Paranoia 2019. Photo: Mark Stegelmann

Cooperation the watchword of PARANOIA 2019

Preventing and managing cyberthreats is important to industry as well as to the public sector. Paranoia, the Nordic cybersecurity conference, was held 21-22 May 2019. For those who couldn’t attend, please read on. Combitech’s own Tina Lindgren and Jonas Stewén share their reflections.

“My feeling is, as in previous years, that there is a great deal of knowledge within Cyber Security. Many great tools, methods, and knowledgeable experts – but there are also clever hackers who are motivated by totally different purposes,” says Tina Lindgren, doctor of information security and a Cyber Security consultant at Combitech. “A number of speakers mentioned that hacking has become a 9-to-5 job, with their own helpdesks and such. The question then becomes: How should we on the ‘good side’ meet this threat?”

Earlier there was a lot of talk about developing legislation to prevent certain incidents,” reflects Jonas Stewén, Marketing Manager for Cybersecurity at Combitech. “And that’s just fine as a beginning, but many of the regulations we need already exist – what is lacking is follow-up. I agree with the Prime Minister of Norway, Erna Solberg, who said in her keynote talk that ‘we don’t need new regulations, instead we need to use the regulations and standards we already have.’”

Cooperation as the common theme

Michael Daniels, a speaker from Cyber Threat Alliance (CTA) and a former adviser to President Obama, emphasized the importance of sharing our “threat intelligence” in order to improve the basis for making security assessments.

“It’s clear that hackers share information with each other about vulnerabilities and malware,” says Lindgren. “To face this, all of us on the receiving end of these threats need to share information about how organizations protect themselves, and how to focus our protective elements.”

“Of course there are challenges involved with this; for example, organizations don’t normally want to talk about the times their protections failed. But we all realize that 100 eyes or even 10 eyes will see more than a single pair. If you know the full extent of the risks, you can do more to reduce them. It’s important for us to find ways to share relevant threat information.”

Another point of discussion was whom we can actually trust. Olav Lysne, Professor and Head of the Centre for Digital Engineering, put it this way: “Can we verify that we can trust equipment from a supplier we don’t trust?”  The quick answer is that we have no method available that verifies this completely. According to Lysne, all methods now rely on the principle that users and suppliers work together to counter threats from third parties.

Phishing continues to create disturbances

Diana Kelly, Cybersecurity Field CTO at Microsoft, presented trends from the most recent Security Intelligence Report from Microsoft. It’s possible to see, for example, that ransomeware attacks, in which the attacker encrypts your information but will only unlock it after the payment of a ransom, have decreased. Cryptomining, where the attacker uses your processing power without your knowledge to earn cryptocurrency, has increased. There has also been an increase in supply chain attacks. Phishing, in which the attacker uses social engineering to get people to reveal sensitive information, continues to be a serious problem. 

“It’s not so surprising that phishing is still the largest pathway for attackers gaining access to an organization’s information and systems,” comments Stewén. “There are figures showing that about 20 percent of users will click on a link in an email within five minutes. Furthermore, 3-4 percent will click on anything, regardless of how much training they have. So you can’t rely on user training alone, nor on technology alone – the solution is to do this in combination. There will be incidents regardless, and it is essential to be prepared when they occur.”  

“I thought it was interesting when Kelly explained that Microsoft had improved their protection against malware after they realized that they weren’t at the top of their game,” adds Lindgren. “By sharing which steps they had taken, they helped spread important information about today’s threat level, which can help others. It’s a good example of how we can cooperate on dealing with threats.”

Kelly wound up her presentation by sharing a short checklist of recommendations for protection against security incidents:

  • Basic security is critical – the fundamentals have to be in place.
  • Have a good control of authorization levels.
  • Make sure there are backups.
  • Be aware and active regarding Cyber Security.
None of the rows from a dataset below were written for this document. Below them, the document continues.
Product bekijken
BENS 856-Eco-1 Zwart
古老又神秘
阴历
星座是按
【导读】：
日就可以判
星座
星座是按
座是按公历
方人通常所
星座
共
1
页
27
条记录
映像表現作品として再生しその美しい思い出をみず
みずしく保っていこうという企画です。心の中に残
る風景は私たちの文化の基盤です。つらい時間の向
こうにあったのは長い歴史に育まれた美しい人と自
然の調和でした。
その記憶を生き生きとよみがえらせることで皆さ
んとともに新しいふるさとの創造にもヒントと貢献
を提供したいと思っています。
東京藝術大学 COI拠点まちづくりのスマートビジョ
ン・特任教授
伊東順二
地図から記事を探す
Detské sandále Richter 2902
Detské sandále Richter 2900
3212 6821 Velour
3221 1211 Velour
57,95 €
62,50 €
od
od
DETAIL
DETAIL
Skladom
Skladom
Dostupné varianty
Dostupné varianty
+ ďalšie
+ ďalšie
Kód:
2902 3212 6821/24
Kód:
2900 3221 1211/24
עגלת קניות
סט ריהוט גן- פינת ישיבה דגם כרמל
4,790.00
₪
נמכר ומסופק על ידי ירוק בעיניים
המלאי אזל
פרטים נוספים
What are we taking with us moving forward?

A recurrent theme of the conference was how important cooperation and exchange of information are, if we want to grapple with the increased threat levels. Combitech works actively to disseminate information about threats and risks, and how we can reduce them.
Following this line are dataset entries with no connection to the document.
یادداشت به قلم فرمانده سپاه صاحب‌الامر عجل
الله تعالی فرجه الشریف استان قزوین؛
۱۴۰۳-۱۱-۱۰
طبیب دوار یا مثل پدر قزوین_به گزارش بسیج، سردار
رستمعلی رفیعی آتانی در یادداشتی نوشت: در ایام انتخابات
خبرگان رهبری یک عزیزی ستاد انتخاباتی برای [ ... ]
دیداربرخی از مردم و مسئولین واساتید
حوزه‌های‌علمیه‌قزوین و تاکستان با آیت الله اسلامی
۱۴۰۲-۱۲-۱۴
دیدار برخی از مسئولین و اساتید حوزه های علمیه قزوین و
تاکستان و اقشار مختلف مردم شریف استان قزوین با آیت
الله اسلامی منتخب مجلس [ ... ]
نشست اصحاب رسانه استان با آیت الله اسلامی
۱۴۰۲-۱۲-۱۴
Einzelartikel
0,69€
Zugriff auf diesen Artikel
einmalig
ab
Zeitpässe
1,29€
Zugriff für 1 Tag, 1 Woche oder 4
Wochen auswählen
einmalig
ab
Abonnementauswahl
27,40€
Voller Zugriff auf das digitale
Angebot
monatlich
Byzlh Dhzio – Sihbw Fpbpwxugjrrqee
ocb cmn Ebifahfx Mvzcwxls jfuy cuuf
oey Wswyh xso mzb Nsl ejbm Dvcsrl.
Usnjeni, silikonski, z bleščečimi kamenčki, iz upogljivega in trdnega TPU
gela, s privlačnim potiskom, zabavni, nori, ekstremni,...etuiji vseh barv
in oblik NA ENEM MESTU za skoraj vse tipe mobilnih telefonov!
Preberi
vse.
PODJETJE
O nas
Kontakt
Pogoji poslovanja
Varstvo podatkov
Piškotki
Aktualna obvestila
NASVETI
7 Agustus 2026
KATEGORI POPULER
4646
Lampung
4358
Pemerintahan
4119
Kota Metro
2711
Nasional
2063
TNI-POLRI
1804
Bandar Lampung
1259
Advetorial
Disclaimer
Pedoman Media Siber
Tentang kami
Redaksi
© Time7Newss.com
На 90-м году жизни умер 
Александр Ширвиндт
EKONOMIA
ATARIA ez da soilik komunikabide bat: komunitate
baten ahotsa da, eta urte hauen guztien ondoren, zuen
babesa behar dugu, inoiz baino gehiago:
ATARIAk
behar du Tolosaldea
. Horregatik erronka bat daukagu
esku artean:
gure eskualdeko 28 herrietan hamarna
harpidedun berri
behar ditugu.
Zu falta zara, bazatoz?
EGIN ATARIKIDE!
“Don’t make it more complicated than it needs to be, and make sure you start cooperating within your own industry – and beyond,” suggests Stewén. “We’re all in the same boat, with systems that are already connected in ecosystems, to different degrees. We need to help each other protect ourselves from threats to our businesses and organizations. Finally, it was really terrific that so many dialogues started with colleagues in the security industry, aiming to learn things and develop future cooperation.”

“In summary, there were many exciting presentations that provided new insights and fresh ideas to work on further,” concludes Lindgren. “There were also many interesting participants who contributed to lively discussions. As a source of business intelligence within Cyber Security, Paranoia is a great annual event that I truly recommend.”